The Set routine is set by the class that you are entered for and everyone does the same routine.

The Vol is made up of either the same moves as the Set or a series of moves agreed between you and your Coach and will have a difficulty tariff depending on the moves in the routine.

At some higher competitions the top 8 competitors will progress to a Final and perform another third routine.

Click here to see all the routines for the BG competitions and the BSGA competitions.

Range and Condidtioning:

At some competitions the top two or three placed competitors are required to do a range and conditioning exercise which is a set routine of exercices on the floor and are judged by a panel of judges. A score of 70% or above is requiredf or your to pass and be allowed to go through to the next level of competition. Your coach will train you how to do this routine amd what is involved in it. The routine is found on the link above to the routines under the British Gymnastics TRA Regional Technical Regulations 2023.

Scoring a Routine

There are 3 or 4 different elements that make up a trampoline score. These are:

Routine 1 - Set Routine

Execution (E) Score: this is what the judges mark on the form, control and stablilty of each move - max 20.0 for a routine 

Horizontal Displacement (HD) Score: how much you travel outside of the box with the red cross in it - max 10.0 for a routine

Time of Flight (ToF) Score: how much time you spend in the air in the routine - 1 second = 1 whole mark.
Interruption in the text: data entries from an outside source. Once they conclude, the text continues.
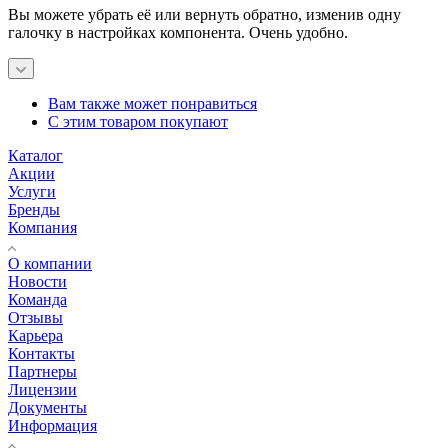
Вы можете убрать её или вернуть обратно, изменив одну
галочку в настройках компонента. Очень удобно.
Вам также может понравиться
С этим товаром покупают
Каталог
Акции
Услуги
Бренды
Компания
О компании
Новости
Команда
Отзывы
Карьера
Контакты
Партнеры
Лицензии
Документы
Информация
Routine 2 - Voluntary Routine

Execution (E) Score: this is what the judges mark on the form, control and stablilty of each move - max 20.0 for a routine 

Horizontal Displacement (HD) Score: how much you travel outside of the box with the red cross in it - max 10.0 for a routine

Time of Flight (ToF) Score: how much time you spend in the air in the routine - 1 second = 1 whole mark. Difficulty (D) Score: each skill has a set difficulty rating and the 10 skills are added together

Time of Flight is not used at all competitions and is usually only at the higher levels. It is not used at Schools competitions or Disablity competitions or the lower levels for British Gymnastics competions.

The two scores from the Set and Voluntary are added together to get the final results. The highest score wins.